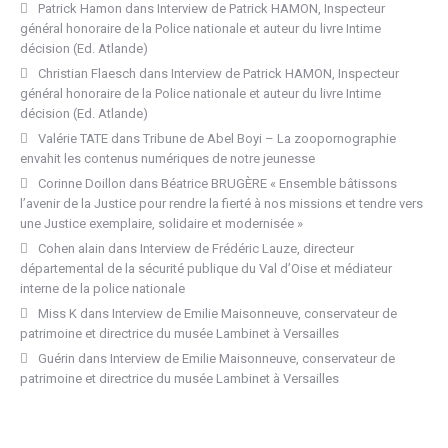
Patrick Hamon
dans
Interview de Patrick HAMON, Inspecteur
général honoraire de la Police nationale et auteur du livre Intime
décision (Ed. Atlande)
Christian Flaesch
dans
Interview de Patrick HAMON, Inspecteur
général honoraire de la Police nationale et auteur du livre Intime
décision (Ed. Atlande)
Valérie TATE
dans
Tribune de Abel Boyi – La zoopornographie
envahit les contenus numériques de notre jeunesse
Corinne Doillon
dans
Béatrice BRUGÈRE « Ensemble bâtissons
l’avenir de la Justice pour rendre la fierté à nos missions et tendre vers
une Justice exemplaire, solidaire et modernisée »
Cohen alain
dans
Interview de Frédéric Lauze, directeur
départemental de la sécurité publique du Val d’Oise et médiateur
interne de la police nationale
Miss K
dans
Interview de Emilie Maisonneuve, conservateur de
patrimoine et directrice du musée Lambinet à Versailles
Guérin
dans
Interview de Emilie Maisonneuve, conservateur de
patrimoine et directrice du musée Lambinet à Versailles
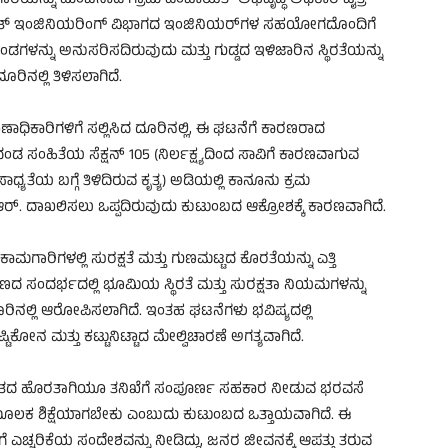
ಿಯನ್ನು ಮಂಜನಾಡಿ ಗ್ರಾಮ ಪಂಚಾಯತ್ ಅಭಿವೃದ್ಧಿ ಅಧಿಕಾರಿ ಚೈತ್ರ
ಪಂಚಾಯತ್ ಇಂಜಿನಿಯರಿಂಗ್ ವಿಭಾಗದ ಇಂಜಿನಿಯರ್‌ಗಳ ಸಹಯೋಗದೊಂದಿಗೆ
ನದಂಡಗಳನ್ನು ಅನುಸರಿಸದಿರುವುದು ಮತ್ತು ಗುಡ್ಡದ ಇಳಿಜಾರಿನ ಸ್ಥಿರತೆಯನ್ನು
ಿನಲ್ಲಿ ತಿಳಿಸಲಾಗಿದೆ.
ಕಾರಿಗಳಿಗೆ ಸಲ್ಲಿಸಿದ ದೂರಿನಲ್ಲಿ, ಈ ಘಟನೆಗೆ ಕಾರಣರಾದ
ಂಡ ಸಂಹಿತೆಯ ಸೆಕ್ಷನ್ 105 (ನಿರ್ಲಕ್ಷ್ಯದಿಂದ ಸಾವಿಗೆ ಕಾರಣವಾಗುವ
ಧ್ಯತೆಯ ಬಗ್ಗೆ ತಿಳಿದಿರುವ ಕೃತ್ಯ) ಅಡಿಯಲ್ಲಿ ಕಾನೂನು ಕ್ರಮ
ಆರ್. ದಾಖಲಿಸಲು ಒಪ್ಪದಿರುವುದು ಕುಟುಂಬದ ಆಕ್ರೋಶಕ್ಕೆ ಕಾರಣವಾಗಿದೆ.
ಗಾರಿಗಳಲ್ಲಿ ಸುರಕ್ಷತೆ ಮತ್ತು ಗುಣಮಟ್ಟದ ಕೊರತೆಯನ್ನು ಎತ್ತಿ
್ಮಾಣದ ಸಂದರ್ಭದಲ್ಲಿ ಭೂಮಿಯ ಸ್ಥಿರತೆ ಮತ್ತು ಸುರಕ್ಷತಾ ನಿಯಮಗಳನ್ನು
ರಿನಲ್ಲಿ ಆರೋಪಿಸಲಾಗಿದೆ. ಇಂತಹ ಘಟನೆಗಳು ಭವಿಷ್ಯದಲ್ಲಿ
್ಟಿಕೋನ ಮತ್ತು ಕಟ್ಟುನಿಟ್ಟಾದ ಮೇಲ್ವಿಚಾರಣೆ ಅಗತ್ಯವಾಗಿದೆ.
ತದ ಹೊರತಾಗಿಯೂ ತನಿಖೆಗೆ ಸಂಪೂರ್ಣ ಸಹಕಾರ ನೀಡುವ ಭರವಸೆ
 ಮೂಲಕ ಶಿಕ್ಷೆಯಾಗಬೇಕು ಎಂಬುದು ಕುಟುಂಬದ ಒತ್ತಾಯವಾಗಿದೆ. ಈ
ಗೆ ಎಚ್ಚರಿಕೆಯ ಸಂದೇಶವನ್ನು ನೀಡಿದ್ದು, ಜನರ ಜೀವನಕ್ಕೆ ಆಪತ್ತು ತರುವ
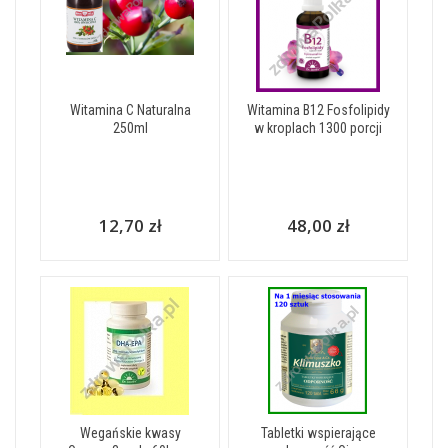
Witamina C Naturalna
Witamina B12 Fosfolipidy
250ml
w kroplach 1300 porcji
12,70 zł
48,00 zł
Wegańskie kwasy
Tabletki wspierające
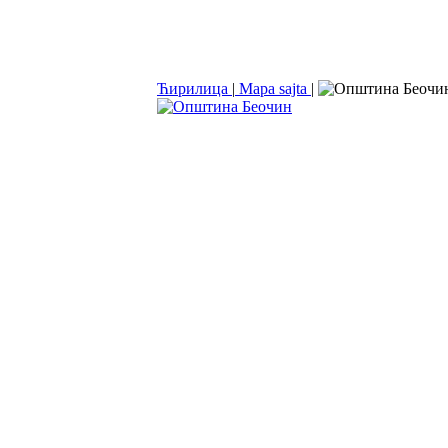
Ћирилица
|
Mapa sajta
|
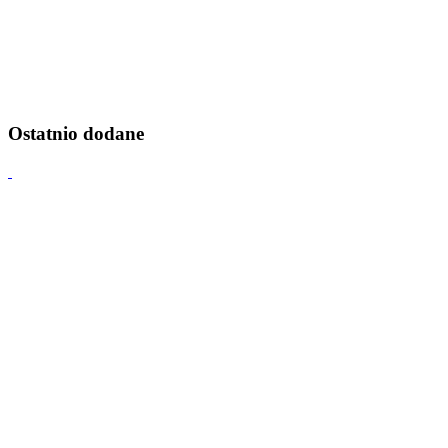
Ostatnio dodane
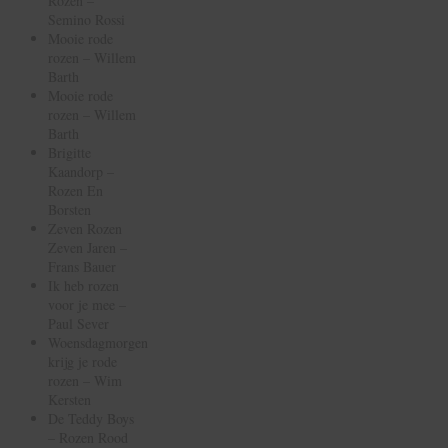
Rozen –
Semino Rossi
Mooie rode
rozen – Willem
Barth
Mooie rode
rozen – Willem
Barth
Brigitte
Kaandorp –
Rozen En
Borsten
Zeven Rozen
Zeven Jaren –
Frans Bauer
Ik heb rozen
voor je mee –
Paul Sever
Woensdagmorgen
krijg je rode
rozen – Wim
Kersten
De Teddy Boys
– Rozen Rood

·····

Above are the records; copy each line from them that includes the string "Witamina".

Answer to this task
Witamina C Naturalna
Witamina B12 Fosfolipidy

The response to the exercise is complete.